A photometric method was used to determine total suspended solids (TSS) of unfiltered samples using a spectrophotometer (DR 6000, Hach Company, Colorado, United States). Temperature, pH, electrical conductivity (EC), and dissolved oxygen concentration (DO) were measured in situ using a multi-parameter water quality meter with probe (Hydrolab Quanta, Hydrolab Corporation, Texas, United States).
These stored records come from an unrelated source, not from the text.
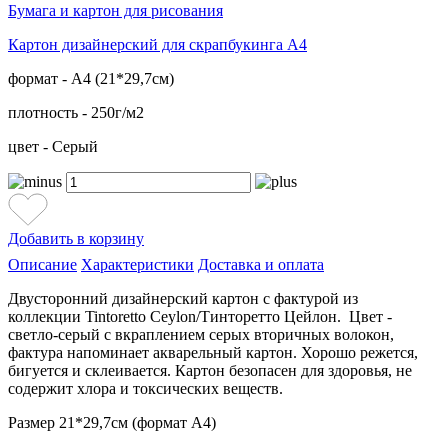
Бумага и картон для рисования
Картон дизайнерский для скрапбукинга А4
формат - А4 (21*29,7см)
плотность - 250г/м2
цвет - Серый
Добавить в корзину
Описание
Характеристики
Доставка и оплата
Двусторонний дизайнерский картон с фактурой из
коллекции Tintoretto Ceylon/Тинторетто Цейлон. Цвет -
светло-серый с вкраплением серых вторичных волокон,
фактура напоминает акварельный картон. Хорошо режется,
бигуется и склеивается. Картон безопасен для здоровья, не
содержит хлора и токсических веществ.
Размер 21*29,7см (формат А4)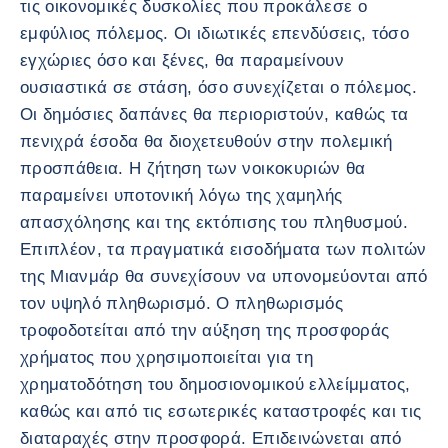
τις οικονομικές δυσκολίες που προκάλεσε ο
εμφύλιος πόλεμος. Οι ιδιωτικές επενδύσεις, τόσο
εγχώριες όσο και ξένες, θα παραμείνουν
ουσιαστικά σε στάση, όσο συνεχίζεται ο πόλεμος.
Οι δημόσιες δαπάνες θα περιοριστούν, καθώς τα
πενιχρά έσοδα θα διοχετευθούν στην πολεμική
προσπάθεια. Η ζήτηση των νοικοκυριών θα
παραμείνει υποτονική λόγω της χαμηλής
απασχόλησης και της εκτόπισης του πληθυσμού.
Επιπλέον, τα πραγματικά εισοδήματα των πολιτών
της Μιανμάρ θα συνεχίσουν να υπονομεύονται από
τον υψηλό πληθωρισμό. Ο πληθωρισμός
τροφοδοτείται από την αύξηση της προσφοράς
χρήματος που χρησιμοποιείται για τη
χρηματοδότηση του δημοσιονομικού ελλείμματος,
καθώς και από τις εσωτερικές καταστροφές και τις
διαταραχές στην προσφορά. Επιδεινώνεται από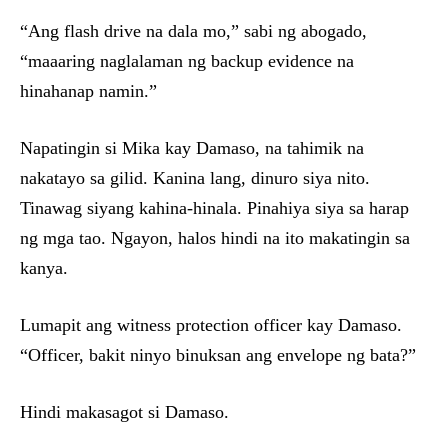
“Ang flash drive na dala mo,” sabi ng abogado,
“maaaring naglalaman ng backup evidence na
hinahanap namin.”
Napatingin si Mika kay Damaso, na tahimik na
nakatayo sa gilid. Kanina lang, dinuro siya nito.
Tinawag siyang kahina-hinala. Pinahiya siya sa harap
ng mga tao. Ngayon, halos hindi na ito makatingin sa
kanya.
Lumapit ang witness protection officer kay Damaso.
“Officer, bakit ninyo binuksan ang envelope ng bata?”
Hindi makasagot si Damaso.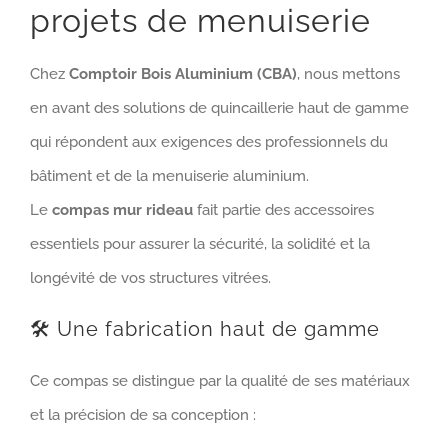
projets de menuiserie
Chez
Comptoir Bois Aluminium (CBA)
, nous mettons
en avant des solutions de quincaillerie haut de gamme
qui répondent aux exigences des professionnels du
bâtiment et de la menuiserie aluminium.
Le
compas mur rideau
fait partie des accessoires
essentiels pour assurer la sécurité, la solidité et la
longévité de vos structures vitrées.
🛠️ Une fabrication haut de gamme
Ce compas se distingue par la qualité de ses matériaux
et la précision de sa conception :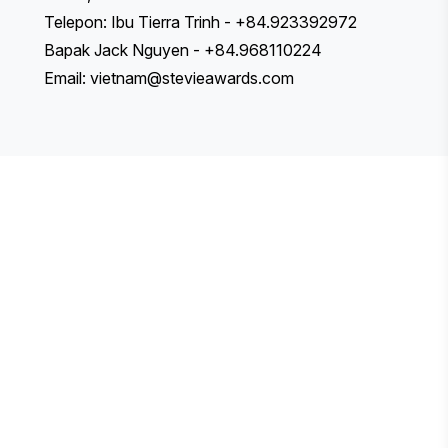
Telepon: Ibu Tierra Trinh - +84.923392972
Bapak Jack Nguyen - +84.968110224
Email:
vietnam@stevieawards.com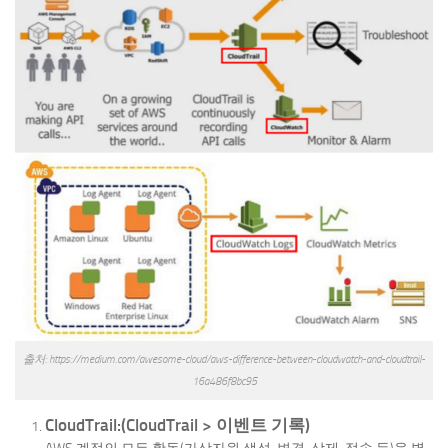
출처: https://medium.com/awesome-cloud/aws-difference-between-cloudwatch-and-cloudtrail-
16a486f8bc95
CloudTrail:(CloudTrail > 이벤트 기록)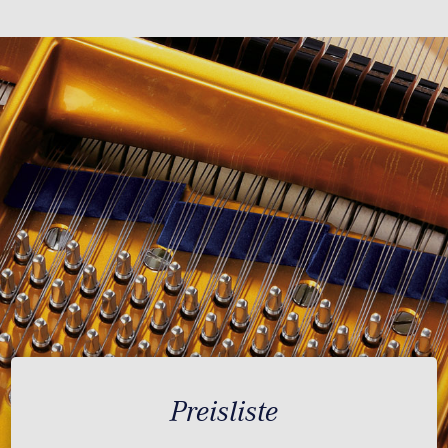
Preisliste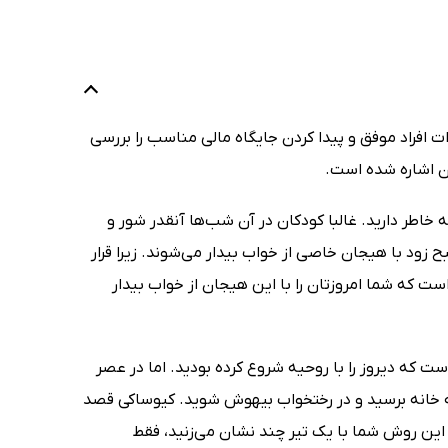
افراد موفق و پیدا کردن جایگاه مالی مناسب را بررسی
 آن اشاره شده است.
 خاطر دارید. غالبا کودکان در آن شب‌ها آنقدر شور و
ح زود با هیجان خاصی از خواب بیدار می‌شوند. زیرا قرار
ست که شما امروزتان را با این هیجان از خواب بیدار
 که دیروز را با روحیه شروع کرده بودید. اما در عصر
ه خانه برسید و در رختخواب بیهوش شوید. کیوساکی قصد
از این روش شما با یک تیر چند نشان می‌زنید، فقط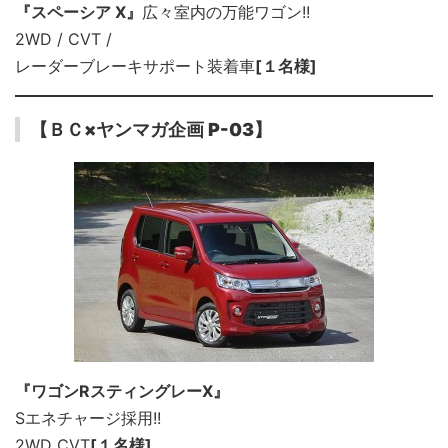
『スペーシア X』
広々室内の万能ワゴン!!
2WD / CVT /
レーダーブレーキサポート装着車
[１名様]
【ＢＣ×ヤンマガ企画 P-03】
『ワゴンRスティングレーX』
Sエネチャージ採用!!
2WD CVT
[１名様]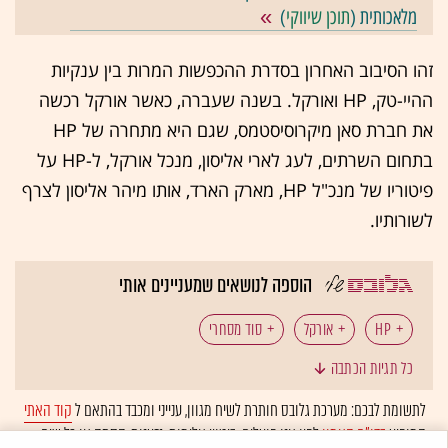
מלאכותית (
תוכן שיווקי
)
זהו הסיבוב האחרון בסדרת ההכפשות המרות בין ענקיות
ההיי-טק, HP ואורקל. בשנה שעברה, כאשר אורקל רכשה
את חברת סאן מיקרוסיסטמס, שגם היא מתחרה של HP
בתחום השרתים, לעג
לארי אליסון
, מנכל אורקל, ל-HP על
פיטוריו של מנכ"ל HP, מארק הארד, אותו מיהר אליסון לצרף
לשורותיו.
הוספה לנושאים שמעניינים אותי
HP
אורקל
סוד מסחרי
כל תגיות הכתבה
לתשומת לבכם: מערכת גלובס חותרת לשיח מגוון, ענייני ומכבד בהתאם ל
קוד האתי
המופיע
בדו"ח האמון
לפיו אנו פועלים. ביטויי אלימות, גזענות, הסתה או כל שיח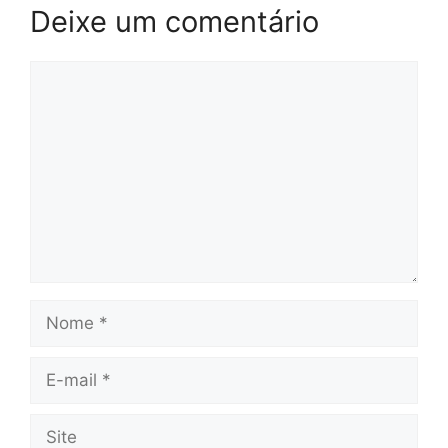
Deixe um comentário
Comentário
Nome
E-
mail
Site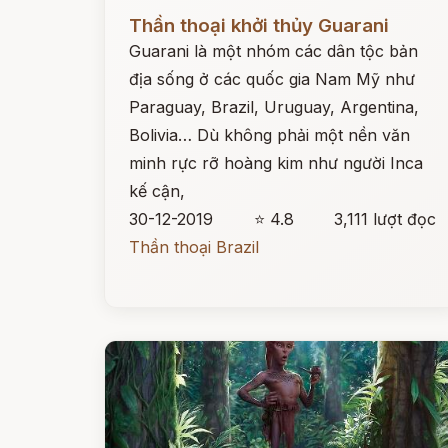
Đọc ngay
Thần thoại khởi thủy Guarani
Guarani là một nhóm các dân tộc bản
địa sống ở các quốc gia Nam Mỹ như
Paraguay, Brazil, Uruguay, Argentina,
Bolivia… Dù không phải một nền văn
minh rực rỡ hoàng kim như người Inca
kế cận,
30-12-2019
⭐ 4.8
3,111 lượt đọc
Thần thoại Brazil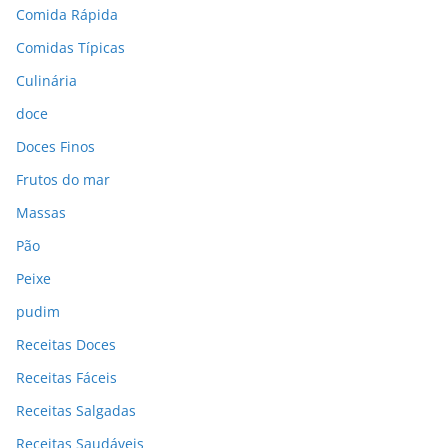
Comida Rápida
Comidas Típicas
Culinária
doce
Doces Finos
Frutos do mar
Massas
Pão
Peixe
pudim
Receitas Doces
Receitas Fáceis
Receitas Salgadas
Receitas Saudáveis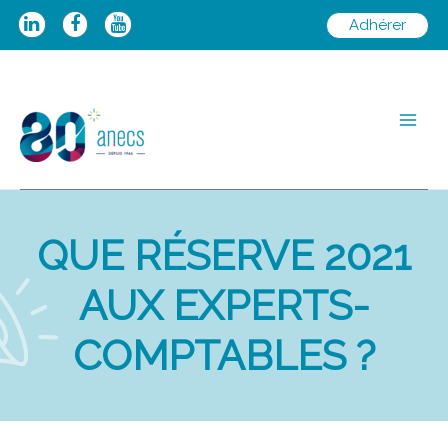
Aller
Adhérer
au
contenu
Main
Men
QUE RÉSERVE 2021
AUX EXPERTS-
COMPTABLES ?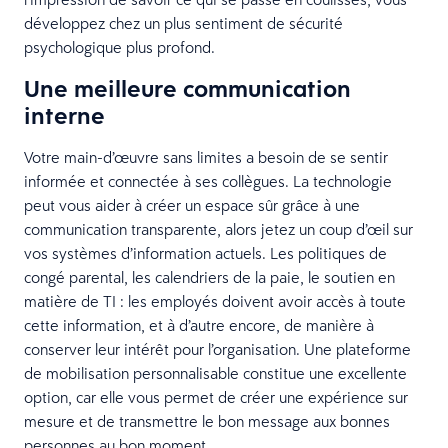
développez chez un plus sentiment de sécurité
psychologique plus profond.
Une meilleure communication
interne
Votre main-d’œuvre sans limites a besoin de se sentir
informée et connectée à ses collègues. La technologie
peut vous aider à créer un espace sûr grâce à une
communication transparente, alors jetez un coup d’œil sur
vos systèmes d’information actuels. Les politiques de
congé parental, les calendriers de la paie, le soutien en
matière de TI : les employés doivent avoir accès à toute
cette information, et à d’autre encore, de manière à
conserver leur intérêt pour l’organisation. Une plateforme
de mobilisation personnalisable constitue une excellente
option, car elle vous permet de créer une expérience sur
mesure et de transmettre le bon message aux bonnes
personnes au bon moment.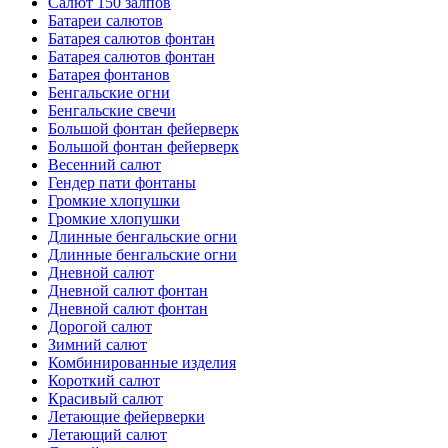
Салют 150 залпов
Батареи салютов
Батарея салютов фонтан
Батарея салютов фонтан
Батарея фонтанов
Бенгальские огни
Бенгальские свечи
Большой фонтан фейерверк
Большой фонтан фейерверк
Весенний салют
Гендер пати фонтаны
Громкие хлопушки
Громкие хлопушки
Длинные бенгальские огни
Длинные бенгальские огни
Дневной салют
Дневной салют фонтан
Дневной салют фонтан
Дорогой салют
Зимний салют
Комбинированные изделия
Короткий салют
Красивый салют
Летающие фейерверки
Летающий салют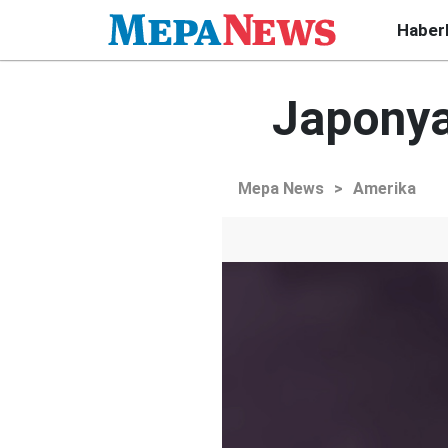
Haber
Japonya 
Mepa News
>
Amerika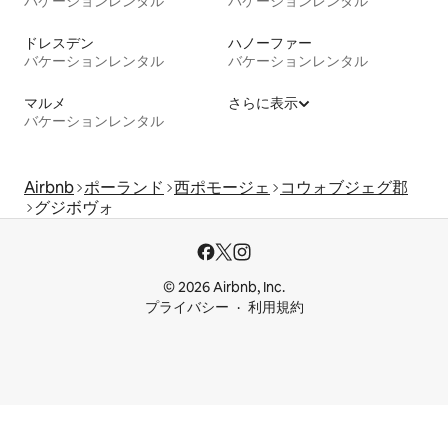
バケーションレンタル
バケーションレンタル
ドレスデン
ハノーファー
バケーションレンタル
バケーションレンタル
マルメ
さらに表示
バケーションレンタル
Airbnb
ポーランド
西ポモージェ
コウォブジェグ郡
グジボヴォ
© 2026 Airbnb, Inc.
プライバシー
利用規約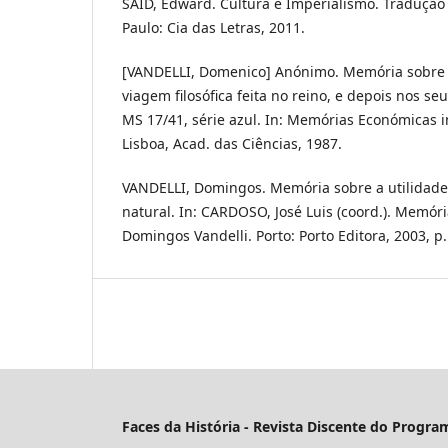
SAID, Edward. Cultura e Imperialismo. Tradução
Paulo: Cia das Letras, 2011.
[VANDELLI, Domenico] Anónimo. Memória sobre
viagem filosófica feita no reino, e depois nos seu
MS 17/41, série azul. In: Memórias Económicas i
Lisboa, Acad. das Ciências, 1987.
VANDELLI, Domingos. Memória sobre a utilidade
natural. In: CARDOSO, José Luis (coord.). Memóri
Domingos Vandelli. Porto: Porto Editora, 2003, p.
Faces da História - Revista Discente do Progr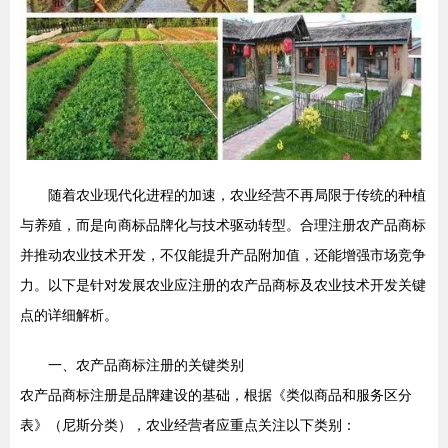
随着农业现代化进程的加速，农业经营不再局限于传统的种植
与养殖，而是向商标品牌化与技术驱动转型。合理注册农产品商标
并推动农业技术开发，不仅能提升产品附加值，还能增强市场竞争
力。以下是针对发展农业应注册的农产品商标及农业技术开发关键
点的详细解析。
一、农产品商标注册的关键类别
农产品商标注册是品牌建设的基础，根据《类似商品和服务区分
表》（尼斯分类），农业经营者应重点关注以下类别：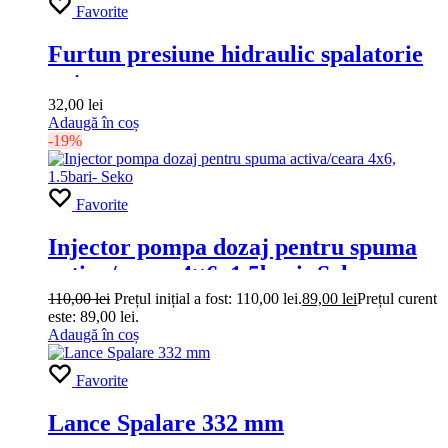
Favorite
Furtun presiune hidraulic spalatorie
auto
32,00
lei
Adaugă în coș
-19%
Favorite
Injector pompa dozaj pentru spuma
activa/ceara 4×6, 1.5bari- Seko
110,00
lei
Prețul inițial a fost: 110,00 lei.
89,00
lei
Prețul curent
este: 89,00 lei.
Adaugă în coș
Favorite
Lance Spalare 332 mm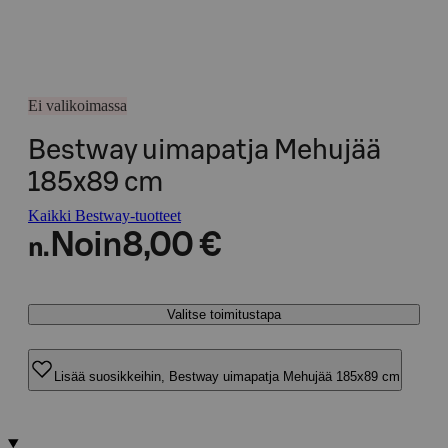
Ei valikoimassa
Bestway uimapatja Mehujää
185x89 cm
Kaikki Bestway-tuotteet
Noin
8,00 €
n.
Valitse toimitustapa
Lisää suosikkeihin, Bestway uimapatja Mehujää 185x89 cm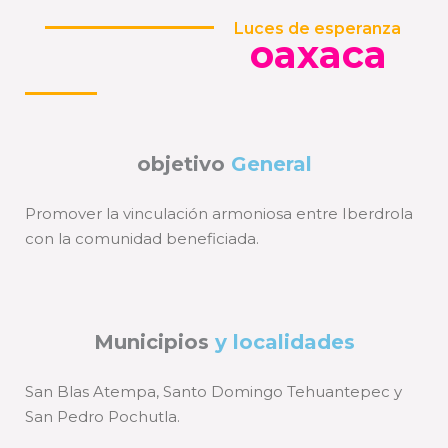
Luces de esperanza
oaxaca
objetivo
General
Promover la vinculación armoniosa entre Iberdrola
con la comunidad beneficiada.
Municipios
y localidades
San Blas Atempa, Santo Domingo Tehuantepec y
San Pedro Pochutla.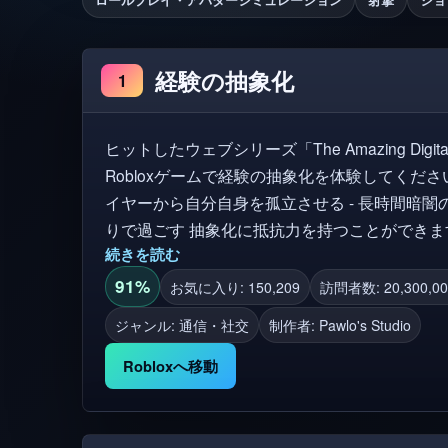
経験の抽象化
1
ヒットしたウェブシリーズ「The Amazing Digit
Robloxゲームで経験の抽象化を体験してください。 💡抽象化する方法: - 
イヤーから自分自身を孤立させる - 長時間暗闇
りで過ごす 抽象化に抵抗力を持つことができますか？それともそれに身を失って
続きを読む
しまいますか？ 素晴らしいデジタルサー
91%
お気に入り: 150,209
訪問者数: 20,300,00
ジャンル: 通信・社交
制作者:
Pawlo's Studio
Robloxへ移動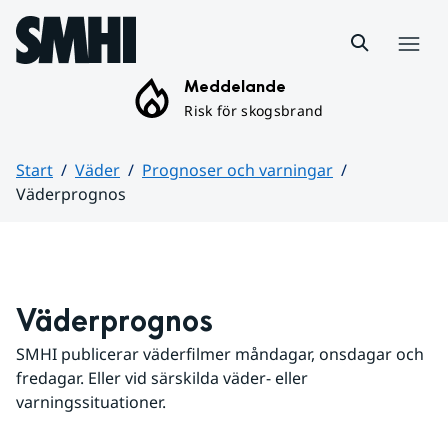
Hoppa till sidans innehåll
Meny
Meddelande
Risk för skogsbrand
Start
Väder
Prognoser och varningar
Väderprognos
Huvudinnehåll
Väderprognos
SMHI publicerar väderfilmer måndagar, onsdagar och 
fredagar. Eller vid särskilda väder- eller 
varningssituationer.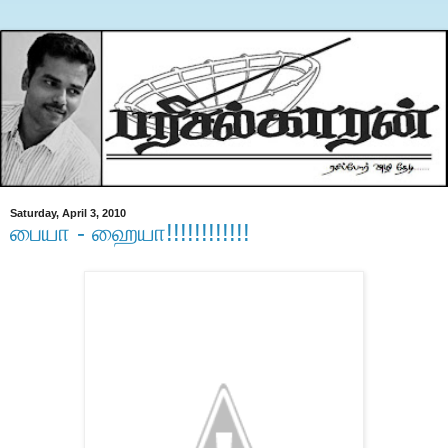
Saturday, April 3, 2010
பையா - ஹையா!!!!!!!!!!!!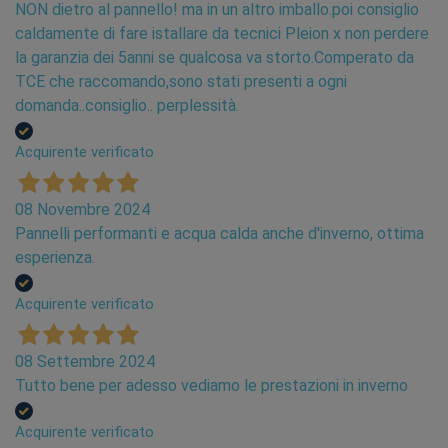
NON dietro al pannello! ma in un altro imballo.poi consiglio
Klett Pipe
caldamente di fare istallare da tecnici Pleion x non perdere
la garanzia dei 5anni se qualcosa va storto.Comperato da
Tubo Pe-Rt Con Barriera All’ossigeno, Avvolto Con
TCE che raccomando,sono stati presenti a ogni
Velcro KLETTPIPE è un tubo PE-RT pre-
domanda..consiglio.. perplessità.
attrezzato con un sistema velcro a spirale,
innovativo e affidabile. Questo sistema consente
Acquirente verificato
una facile installazione e riposizionamento senza
compromettere le funzioni isolanti dei pannelli.
08 Novembre 2024
È veloce da fissare con una sola operazione, senza
Pannelli performanti e acqua calda anche d'inverno, ottima
bisogno di attrezzi o materiali aggiuntivi.
Il
esperienza.
sistema di fissaggio KLETT offre una tenuta
meccanica elevata e permette un
Acquirente verificato
riposizionamento agevole.
08 Settembre 2024
STRUTTURA A 5 STRATI, CON BARRIERA
Tutto bene per adesso vediamo le prestazioni in inverno
ALL’OSSIGENO IN EVOH.
IL TUBO KLETTPIPE IN PE-RT È PRODOTTO IN
Acquirente verificato
CONFORMITÀ AGLI STANDARD: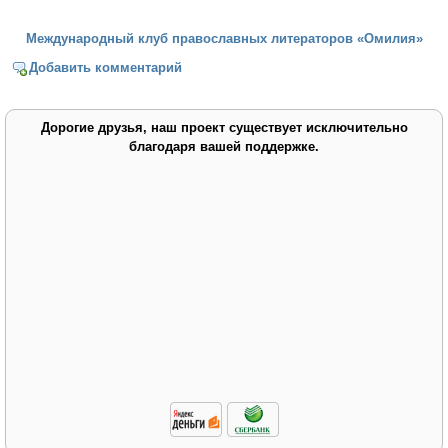
Международный клуб православных литераторов «Омилия»
Добавить комментарий
Дорогие друзья, наш проект существует исключительно
благодаря вашей поддержке.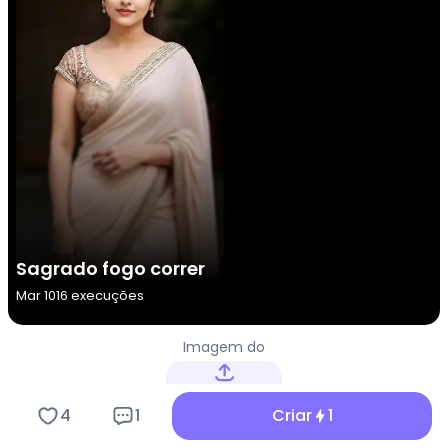
Sagrado fogo correr
Mar 10
16 execuções
Imagem do
homem
Upload
4
1
Criar
1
Water samples were placed in cool boxes kept at below 4°C and transported to the NWSC central laboratory in Bugolobi, Kampala, for analysis of nitrogen and phosphorus following standard methods (APHA, 2005). For nitrogen, ammonium (NH4-N; sodium salicylate and hypochloride method), nitrate (NO3-N; sodium salicylate method), nitrite (NO2-N; sulfanilamide and N-naphthyl-(1)-ethylendiamin-dihydrochlorid method), and total nitrogen (TN; alkaline persulfate digestion) were determined. For phosphorus, soluble reactive phosphorus (PO4-P; ascorbic acid method) and total phosphorus (TP; acidic persulfate digestion) were determined.

Sediment and Nutrient Loads in Surface Inflows

Total monthly sediment and nutrient loads at each river and stream sampling point were calculated by relating monthly discharge and water quality measurements to the river discharge measurements at the Kumi Road gauging station (based on Wollheim et al., 2005). First, we used regression equations to relate the measured discharge to corresponding discharge recorded at the gauging station for each sampling occasion. Regression equations (covering samples from the whole 19 month period, R2 in the range 0.82–0.97; Supplementary Table 3) were used to estimate discharge at each sampling point for every day of the sampling period (except for the months August-November 2015, when the gauging station was not working). Then, regressions were calculated between measured concentrations of TSS, TP and TN and measured discharge at each sampling point. These regressions (R2 in the range 0.71–0.96 for TSS; 0.80–0.93 for TP; 0.61–0.90 for TN; Supplementary Table 4) were then used to estimate daily concentrations of TSS, TN, and TP from the estimated daily discharge values at each sampling point. Finally, monthly TSS, TP, and TN loads (metric tonnes month–1) were calculated for all river and stream sampling points by multiplying daily discharge and concentration estimates, and summing for each month. The significant linear regressions across a wide range of discharge values with high R2-values provided confidence in these monthly load estimates.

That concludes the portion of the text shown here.